The International Military Tribunal for the Far East convenes and indicts former Prime Minister of Japan Hideki Tojo and 28 former Japanese leaders for war crimes.
International Military Tribunal for the Far East
The International Military Tribunal for the Far East (IMTFE), also known as the Tokyo Trial and the Tokyo War Crimes Tribunal, was a military trial convened on April 29, 1946 to try leaders of the Empire of Japan for their crimes against peace, conventional war crimes, and crimes against humanity, leading up to and during World War II. The IMTFE was modeled after the International Military Tribunal (IMT) at Nuremberg, Germany, which prosecuted the leaders of Nazi Germany for their war crimes, crimes against peace, and crimes against humanity.
Prime Minister of Japan
The prime minister of Japan is the head of government of Japan. The prime minister chairs the Cabinet of Japan and has the ability to select and dismiss its ministers of state. The prime minister also serves as the commander-in-chief of the Japan Self Defence Forces.
Hideki Tojo
Hideki Tojo was a Japanese general and statesman who served as Prime Minister of Japan from 1941 to 1944 during the Second World War.

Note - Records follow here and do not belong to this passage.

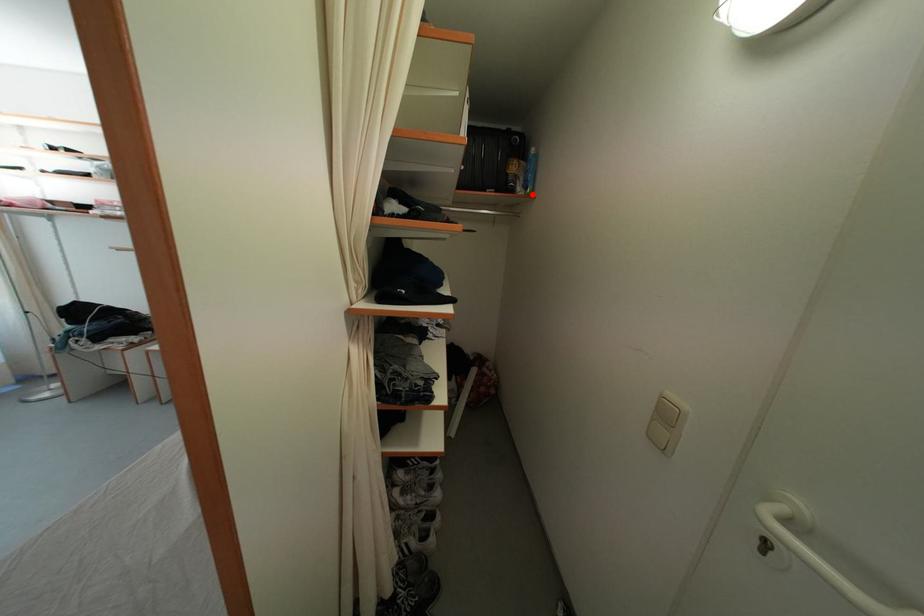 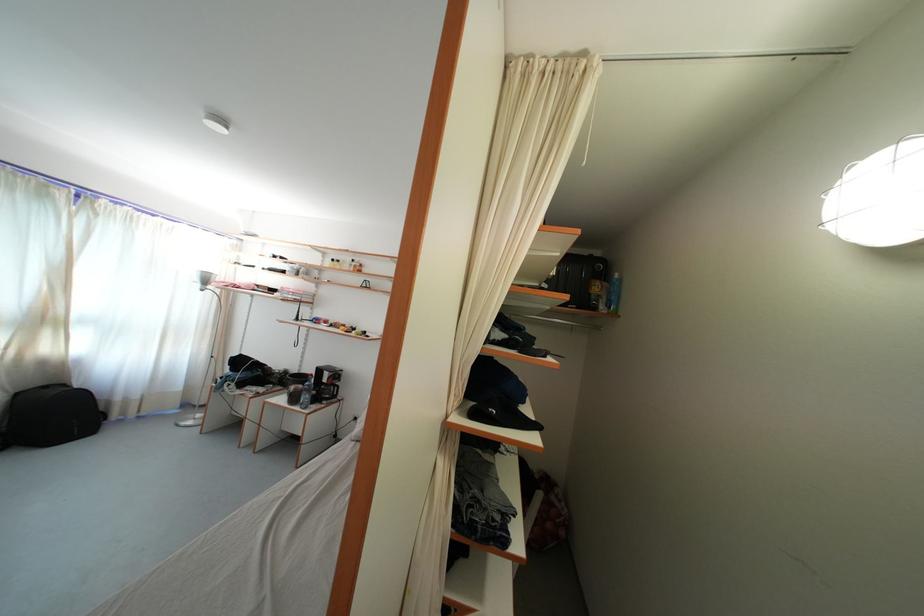 Locate, in the second image, the point that corresponds to the highlighted location in the first image.

(615, 314) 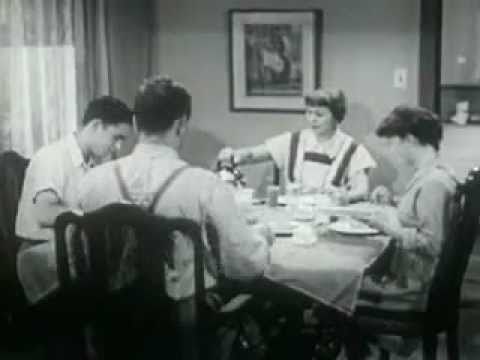 Locate an element on the screen. Image resolution: width=480 pixels, height=360 pixels. wall is located at coordinates 359,42. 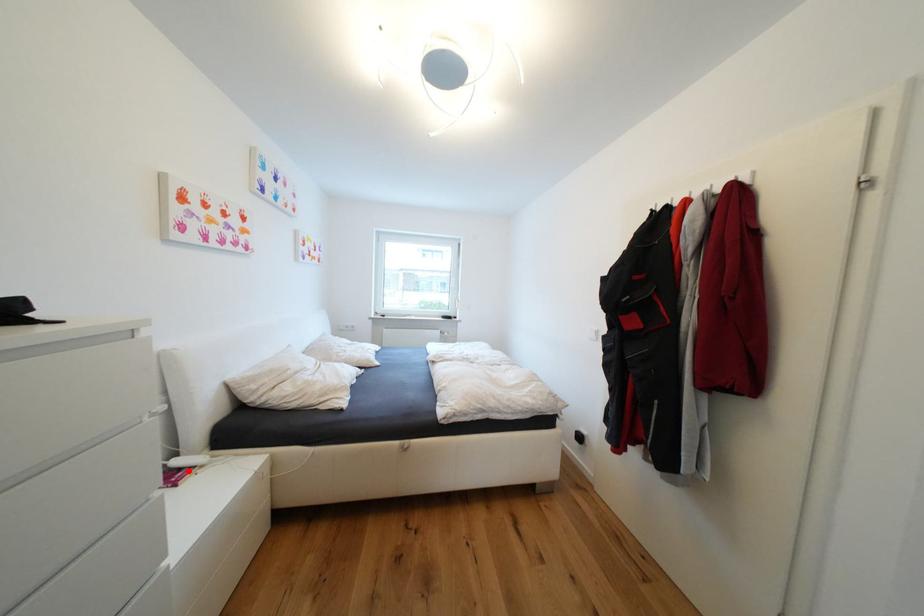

His leadership was marked by widespread state violence and mass killings perpetrated in the name of Japanese nationalism.
War crime
A war crime is a violation of the laws of war that gives rise to individual criminal responsibility for actions by combatants in action, such as intentionally killing civilians or intentionally killing prisoners of war, torture, taking hostages, unnecessarily destroying civilian property, deception by perfidy, wartime sexual violence, pillaging, and for any individual that is part of the command structure who orders any attempt to committing mass killings, the granting of no quarter despite surrender, the conscription of children in the military, and flouting the legal distinctions of proportionality and military necessity.